Reel Life
You want to make a stripped back slice of urban grit; don’t deny it, of course you do, but after decades of street thrillers; seedy, inner-city cop dramas that team with degenerates, audiences have become acclimatised. Sure, they appreciate a movie with an edge but the language of genre cinema is so familiar, so artificial, and here you are, wanting to create a movie in which the humble patron can feel the grime under their finger nails and smell the urine on the pavement, that old fashioned realism won’t do; so what’s the answer? Well, you’re going to need a new aesthetic aren’t you?
So you opt for something old like Cops – the TV show in which cameramen with stab vests follow uniformed fascists in the hope of witnessing an assault, drug bust or worse. It’s a look that says “real life”. Mind you, this is a movie, a thriller, so an intrusive camera crew isn’t really an option. Sure, they can be there during the shift but what about later, when you want to record those intimate moments in the life of a south central plod; those introspective asides that add pathos to the job’s brutality?
Now you’re starting to wonder if this was a good idea; I mean, wouldn’t it just be easier to film it conventionally, then you can have a God’s eye view? But you realise that will mean introducing a conspicuous style to the material; you won’t be able to shoot it on the fly like your Uncle’s wedding video; you’ll have to think about camera movement and lighting and getting full coverage and – ugh, it’s just a lot of work is all. So determined to stick with this camera on the character’s shoulder idea, or their lapel, whichever’s more practical, you decide to have your two leads film their own actions; an obsession with real time video capture from multiple devices that you’ll improbably extend to the criminal gangs that will be driving the plot.
It’s around now that you’ll be stowing your early doubts about the idea and pressing ahead regardless. Someone on the production is already asking questions; you know, questions of the ontological variety, which you try to ignore. For example, when it isn’t practical for either the cops or the crims to film themselves, how are you going to get coverage? You laugh this off and resolve to film the linking footage in the same handheld, amateur style, reasoning that once Jake Gyllenhaal has established the look, using his opening scene to show the audience he’ll be filming shit, they’ll take that as their visual cue and not ask questions about what they see subsequently.
The dissenting voices on set think this is a gamble; after all some of the people who see your movie will also have seen Chronicle and they still have questions about who was filming what in that, and who edited it all together, but you dismiss this as undue negativity. This is a story of camaraderie, of a band of brothers (and their less effective sisters), facing mortal danger on a daily basis; men with attractive girlfriends and new babies: no one’s going to worry about an invisible cameraman who later, perhaps out of sympathy for our brave heroes, donates his footage so that it may be cut together with the stuff the characters shot.

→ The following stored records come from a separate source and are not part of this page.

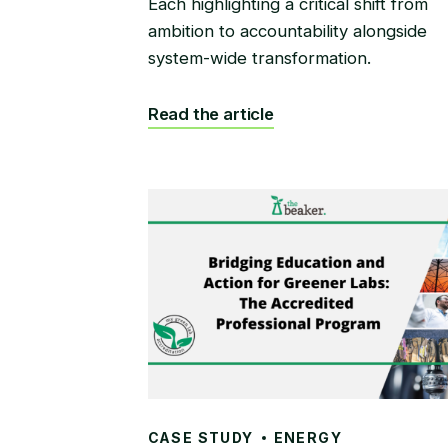
Each highlighting a critical shift from
ambition to accountability alongside
system-wide transformation.
Read the article
CASE STUDY
ENERGY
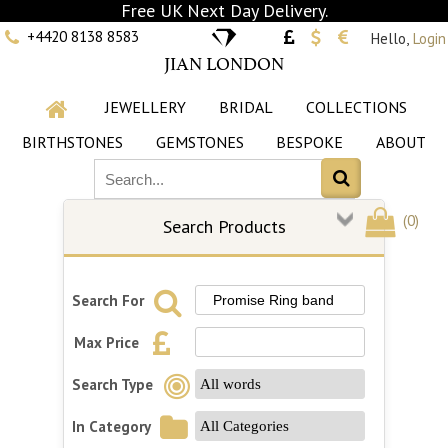
Free UK Next Day Delivery.
+4420 8138 8583
Hello,
Login
JIAN LONDON
JEWELLERY
BRIDAL
COLLECTIONS
BIRTHSTONES
GEMSTONES
BESPOKE
ABOUT
(
0
)
Search Products
Search For
Max Price
Search Type
In Category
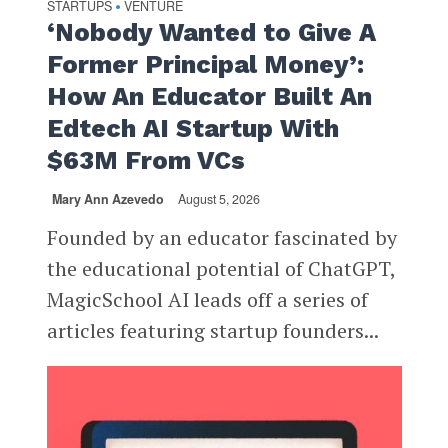
STARTUPS
VENTURE
•
‘Nobody Wanted to Give A
Former Principal Money’:
How An Educator Built An
Edtech AI Startup With
$63M From VCs
Mary Ann Azevedo
August 5, 2026
Founded by an educator fascinated by
the educational potential of ChatGPT,
MagicSchool AI leads off a series of
articles featuring startup founders...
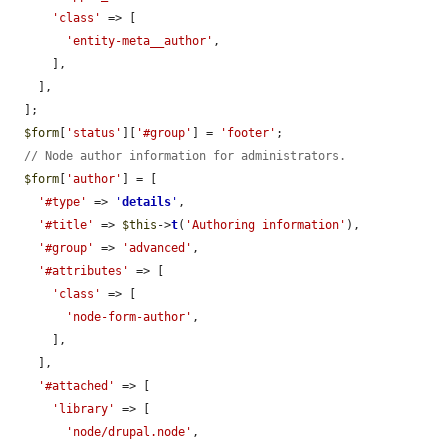
'class'
 => [

'entity-meta__author'
,

      ],

    ],

  ];

$form
[
'status'
][
'#group'
] = 
'footer'
;

// Node author information for administrators.
$form
[
'author'
] = [

'#type'
 => 
'
details
'
,

'#title'
 => 
$this
->
t
(
'Authoring information'
),

'#group'
 => 
'advanced'
,

'#attributes'
 => [

'class'
 => [

'node-form-author'
,

      ],

    ],

'#attached'
 => [

'library'
 => [

'node/drupal.node'
,
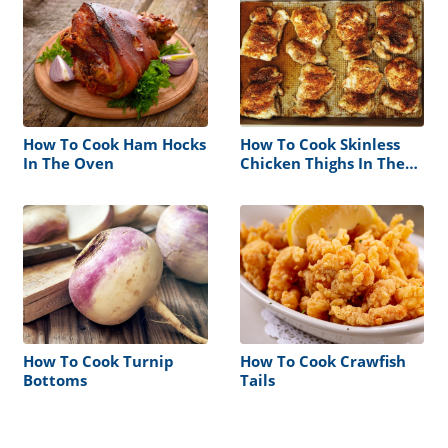
How To Cook Ham Hocks
How To Cook Skinless
In The Oven
Chicken Thighs In The
Oven
How To Cook Turnip
How To Cook Crawfish
Bottoms
Tails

With the aesthetic rubber stamped and all doubters locked up, you’re ready to burrow into the script. You know the story can meander a little, be a little shapeless, because life isn’t a straight line; it’s messy and haphazard, so reflecting this in story construction can only add to the intensification of the material; the audience’s sense that they’re riding with Taylor and Zavala as they deal with missing kids, house fires and sex tips. Nevertheless, you wonder if there’s any room for cop movie clichés. Part of the reason you wanted to make a pig-flick, apart from your sincere admiration for the LAPD and the challenges they face on a daily basis, was your love of cop movie tropes – street slang, shoot outs, domestic complications, your heroes’ colleagues showing up a minute too late to assist in the climatic action, oh and a happy ending. From their cell you can hear the last refusenik, the fool that wouldn’t buy into your vision, shouting that you can’t include those tried and tested elements because it will undermine the movie’s claim on real world experience. You laugh it off. They’ll see. Oh yes, you’ll show ‘em.
I liked it. I thought the criminals filming themselves was realistic. I didn’t assume that the movie was made up of the footage that people in the film were shooting I just assumed that the filming style was handheld and forgot about it. I didn’t know anything about the plot before I watched it and I actually found it a relief that there was no ‘moral’ of the story or some sort of pointless overarching theme. Great performances by the lead actors. I loved it.
At 57 years of age, I’ve been witness to 700 or 800 films, 50 of which I enjoyed immensely. That being said, there were 2 occasions that I returned to the box office to ask for a refund, feeling utterly jipped, and it was mainly because of the jittery hand-held camera. Thanks for the heads-up. Perhaps they could lower the ticket price when eschewing the steady-cam rentals.
Didn’t buy the criminals filming themselves, didn’t understand why home girl said “I will do my time, I’m just not going to get killed for doing something stupid” or whatever, and then they all just commit suicide by police? and they just stroll along after killing two cops, if it was real they would have been RUNNING. didn’t make sense.